I recently watched Hannah Gadsby's Nanette. It was amazing, but I'm not here to talk about that. I do want to talk about something she woke up in me. It has to do with her discussion of self-deprecating humor and how rethinking that changed how she thought about her art as a whole.
It helped me realize something about my own work, about my oh so edgy tendency to write stories about the monsters, where the monsters win. Like some asshole stuck in the grimdark 90's, I have this need to show the emptiness of hope.
I mean, happy endings are overrated. Right?
I used to write monsters because I wanted to understand why. I saw horrible things happening every damn day. Man's inhumanity to man. I don't mean to be flippant about it, but you know the deal. I'm also pretty certain that was bullshit.
In truth, I focused on the monsters because I've always felt that way about myself. I'm not being dramatic. I know haven't done anything absolutely horrific. I've never killed anyone. Never raped anyone. So far as I know, I have rarely intentionally caused any harm.
But I come from monstrous blood. I carry the dna of someone who did uncounted damage to my family. Nope you don't get the details. Yup, he was shitty. He also, as far as I can tell, honestly did not believe in what little heart he had that anything he did was wrong.
So, knowing that, I have to ask myself how much of what I said two paragraphs ago is true. Objectively speaking. I have to wonder how much harm I have wrought. I can't get away from questions of how many times I have fucked up in ways that hurt others. I have more answers to those questions than I prefer to admit.
So, I wrote monsters to forgive them their horrors. I drew out the horrors they inflict to find the humanity in them. To excuse them, in even the most minor of ways. Because if there was something comprehensible in the actions of pedophiles and murderers and transdimensional devourers of souls, then maybe it could be okay to forgive my own transgressions.
But forgiveness is not the same as being better, as making things better. None of this has been about improving the world. It's been about excusing myself.

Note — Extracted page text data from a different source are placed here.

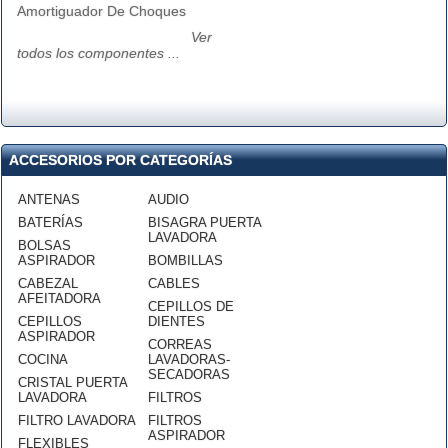
Amortiguador De Choques
Ver
todos los componentes ...
ACCESORIOS POR CATEGORÍAS
ANTENAS
AUDIO
BATERÍAS
BISAGRA PUERTA
LAVADORA
BOLSAS
ASPIRADOR
BOMBILLAS
CABEZAL
CABLES
AFEITADORA
CEPILLOS DE
CEPILLOS
DIENTES
ASPIRADOR
CORREAS
COCINA
LAVADORAS-
SECADORAS
CRISTAL PUERTA
LAVADORA
FILTROS
FILTRO LAVADORA
FILTROS
ASPIRADOR
FLEXIBLES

That can't cut it anymore.
Ever since Seether kicked out that damn song that cut right through me four years ago, I've repeated the refrain. I've said that I all really want is something beautiful to say. And I've said that I just couldn't find it.
That was a lie. A cheap, limp, transparent fucking lie. I didn't want to look because that shit takes work. That shit is hard. That shit is fucking terrifying.
When Hannah said that she realized that self-deprecation wasn't humility, but humiliation, it rang a bell in me. It took a few days, but it clicked that my work with monsters wasn't humanizing the alien but dehumanizing the pain of the victims. It was taking the power of change away from them. It was the fictional equivalent of those 4chan douchebags that want to defend Nazis as an intellectual exercise.
Maybe that was what I needed in the past, but it isn't what anyone needs now. We have too many monsters and too many excuses for their behavior. We need something more than that. I need something more than that.
Over a century ago, Gilbert Keith Chesterton told us that fairy tales "do not give the child his first idea of bogey… that there is something in the universe more mystical than darkness and stronger than strong fear." It's a lesson that could have been heeded more in his time.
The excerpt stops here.